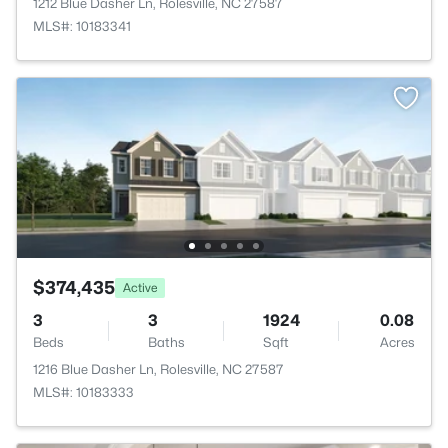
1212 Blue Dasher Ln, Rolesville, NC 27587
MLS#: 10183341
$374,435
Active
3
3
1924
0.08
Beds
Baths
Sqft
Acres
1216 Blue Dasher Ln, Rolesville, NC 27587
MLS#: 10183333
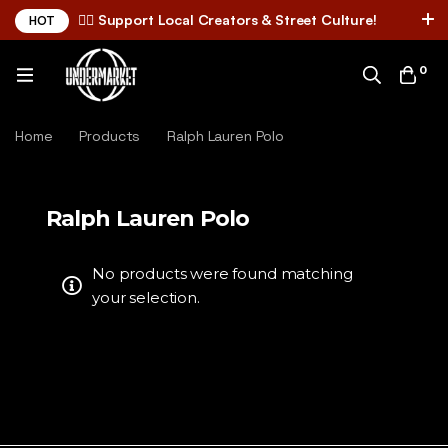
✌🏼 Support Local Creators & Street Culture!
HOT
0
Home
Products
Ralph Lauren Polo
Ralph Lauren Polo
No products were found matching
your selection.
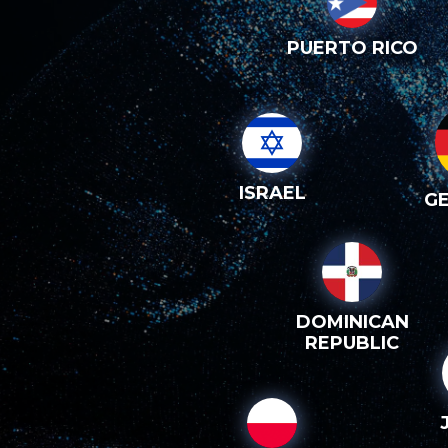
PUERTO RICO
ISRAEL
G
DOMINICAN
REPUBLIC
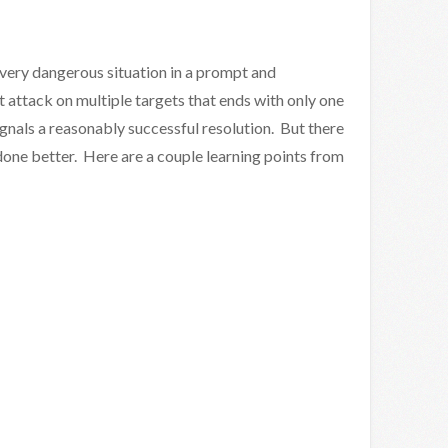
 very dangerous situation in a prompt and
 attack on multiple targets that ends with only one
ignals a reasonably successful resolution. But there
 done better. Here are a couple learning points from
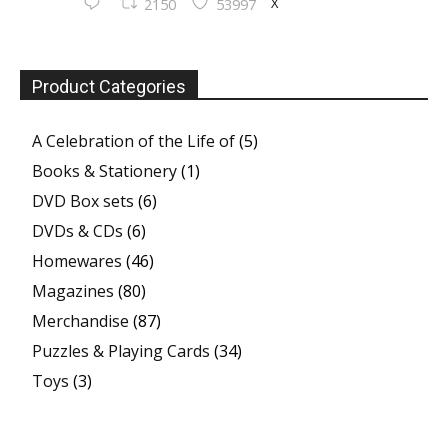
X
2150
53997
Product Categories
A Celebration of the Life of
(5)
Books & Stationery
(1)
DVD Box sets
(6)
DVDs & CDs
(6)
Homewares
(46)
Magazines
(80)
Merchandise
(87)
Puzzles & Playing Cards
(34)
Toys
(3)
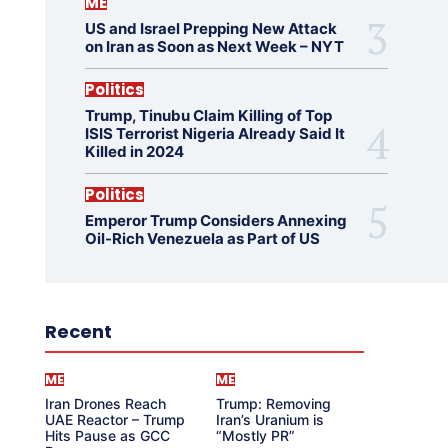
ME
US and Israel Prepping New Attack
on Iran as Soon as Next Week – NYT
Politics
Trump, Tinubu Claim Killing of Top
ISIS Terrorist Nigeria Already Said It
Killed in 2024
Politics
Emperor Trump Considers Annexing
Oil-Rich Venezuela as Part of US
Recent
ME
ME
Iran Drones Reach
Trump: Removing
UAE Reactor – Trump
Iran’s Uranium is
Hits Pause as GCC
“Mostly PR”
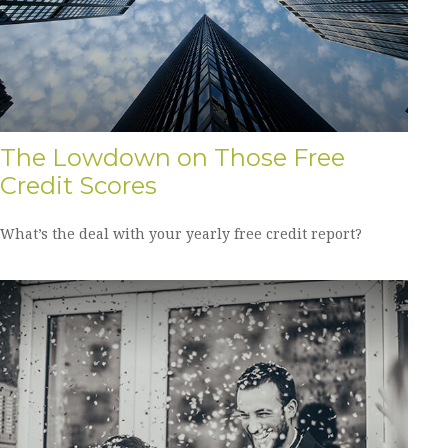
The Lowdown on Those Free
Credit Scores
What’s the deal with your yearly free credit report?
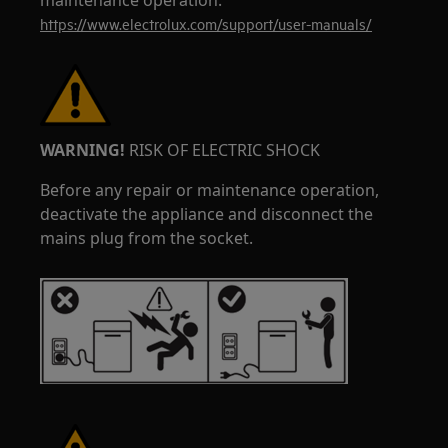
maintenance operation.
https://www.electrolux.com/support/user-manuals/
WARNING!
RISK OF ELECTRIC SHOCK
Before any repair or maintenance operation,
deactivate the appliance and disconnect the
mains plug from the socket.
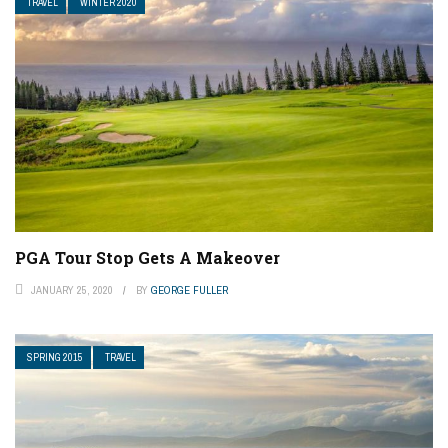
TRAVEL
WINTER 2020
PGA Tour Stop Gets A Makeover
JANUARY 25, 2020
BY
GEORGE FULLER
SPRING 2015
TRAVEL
+++++
Scan the records above for the string "Dasher", then copy each line where it turns up.

1212 Blue Dasher Ln, Rolesville, NC 27587
1216 Blue Dasher Ln, Rolesville, NC 27587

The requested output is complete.